— Черные пришельцы, — сказал Головня. — Их работа. Больше некому.
Помощники уныло покивали. Кто еще сподобится на такое злодейство? Лесовики убийству не обучены, по старинке живут — загонами да молитвами. А у пришельцев, известно, зуб на Головню, давно обещали нагрянуть. Вот и нагрянули, подгадали день, мерзавцы.
Испытания состарили вождя. Он осунулся, под глазами набрякли синяки, на висках бились жилки — как бабочки в коконе. Щеки ввалились, обострив пожелтевшие скулы, меж бровей прочертилась морщинка. А ведь ему еще не было и пяти пятков зим! Значит, настал и его предел. Раньше всякий удар судьбы принимал как вызов, торопился ответить. А теперь сник. Да и то сказать: сколько всего навалилось! И мятеж, и смерть Заряники, и пришельцы. Да еще Искра… О жене своей Головня не произнес ни слова, но именно ее гибель, вероятно, угнетала его больше всего. Сколько вместе прожито, сколько перенесено!

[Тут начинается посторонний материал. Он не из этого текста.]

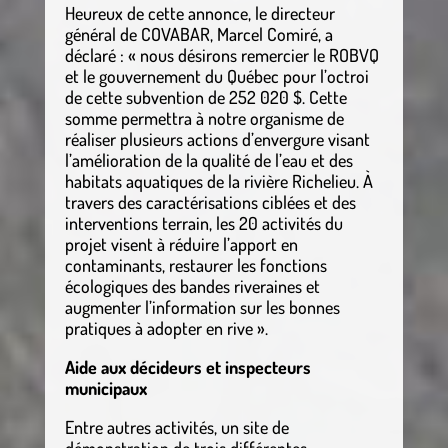
Heureux de cette annonce, le directeur
général de COVABAR, Marcel Comiré, a
déclaré : « nous désirons remercier le ROBVQ
et le gouvernement du Québec pour l’octroi
de cette subvention de 252 020 $. Cette
somme permettra à notre organisme de
réaliser plusieurs actions d’envergure visant
l’amélioration de la qualité de l’eau et des
habitats aquatiques de la rivière Richelieu. À
travers des caractérisations ciblées et des
interventions terrain, les 20 activités du
projet visent à réduire l’apport en
contaminants, restaurer les fonctions
écologiques des bandes riveraines et
augmenter l’information sur les bonnes
pratiques à adopter en rive ».
Aide aux décideurs et inspecteurs
municipaux
Entre autres activités, un site de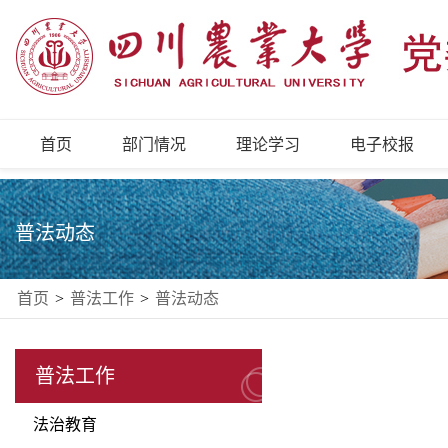
首页
部门情况
理论学习
电子校报
普法动态
首页
>
普法工作
>
普法动态
普法工作
法治教育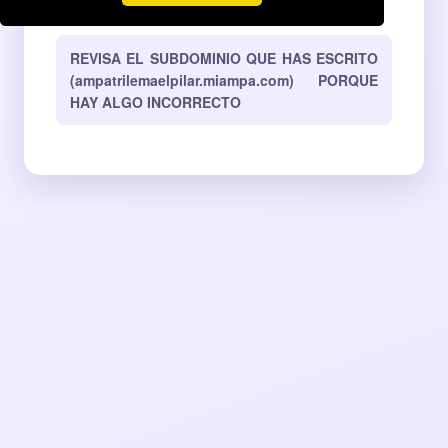
corresponde a ninguna AMPA activa en MiAMPA.
REVISA EL SUBDOMINIO QUE HAS ESCRITO
(ampatrilemaelpilar.miampa.com) PORQUE
HAY ALGO INCORRECTO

— Может, откочевать на полуночь? — подал мысль Лучина. — А что? Там сейчас свободно: бери — не хочу, — он хохотнул, но тут же осекся.
— Удирать, значит? — процедил вождь. — Как зайцы?

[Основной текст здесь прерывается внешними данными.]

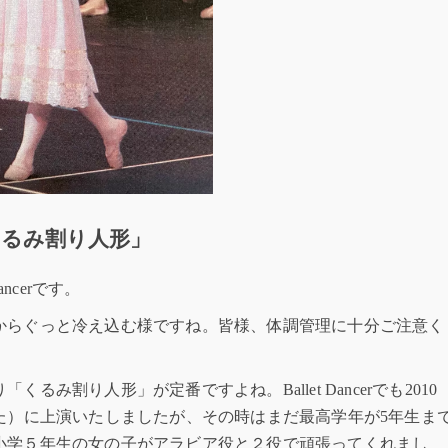
るみ割り人形」
ncerです。
からぐっと冷え込む様ですね。皆様、体調管理に十分ご注意く
み割り人形」が定番ですよね。Ballet Dancerでも2010
た）に上演いたしましたが、その時はまだ最高学年が5年生ま
小学５年生の女の子がアラビア役と２役で頑張ってくれまし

Лучина простодушно пожал плечами.
— Мы примем бой, — тихо, но твердо заявил Головня.
— С кем? — хмуро вопросил Сполох. — Людей-то всего ничего.

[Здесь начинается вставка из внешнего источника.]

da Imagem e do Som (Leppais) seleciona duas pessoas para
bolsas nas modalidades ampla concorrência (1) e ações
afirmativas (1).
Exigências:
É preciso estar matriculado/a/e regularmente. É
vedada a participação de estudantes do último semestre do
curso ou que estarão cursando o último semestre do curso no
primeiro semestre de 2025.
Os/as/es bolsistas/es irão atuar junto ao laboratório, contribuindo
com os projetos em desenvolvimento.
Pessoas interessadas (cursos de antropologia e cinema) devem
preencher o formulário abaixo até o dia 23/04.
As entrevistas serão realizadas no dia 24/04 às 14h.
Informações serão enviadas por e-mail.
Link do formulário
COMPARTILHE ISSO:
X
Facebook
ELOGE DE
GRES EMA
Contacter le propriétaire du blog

— Что ж, мало воинов тебе? — спросил вождь. — А Рычаговы? Небось не разбегутся.
— Да что Рычаговы… Их еще обучить надо.
— Вот и обучи.
— Дело нехитрое, земля мне в нос. А с громовыми палками что делать? Против них никакое заклятье не поможет.
— Ты-то почем знаешь?
Сполох долго смотрел в плещущийся костер, затем промолвил едва слышно:
— Да уж знаю.
Вождь помолчал, размышляя.
В желтоватом свете костра лица помощников обметало золотистой пыльцой. Сполох отрешенно смотрел куда-то вдаль, посасывая хребет вяленой мундушки. В глазах его проглядывала такая усталость и покорность судьбе, что хоть топись. Последние тяжкие дни и на нем оставили свой отпечаток: исчертили лоб морщинами, придали лику вид суровый и угрюмый. Он тоже сник, как и вождь, но не из-за пришельцев: корил себя, что стал хоть невольным, но виновником истребления рода; не успел, не сумел, не смог спасти. Проклятье отступничества нависло грозовой тучей. Страх вселился в сердце, вызвал сомнения: верно ли он поступает? Тем ли путем идет? Головня ясно видел это — в печальной задумчивости, в навечно застывшей на устах горечи, в язвительной желчности, с какой он теперь выслушивал слова вождя. Крамола витала рядом с ним, нашептывала в уши коварные слова.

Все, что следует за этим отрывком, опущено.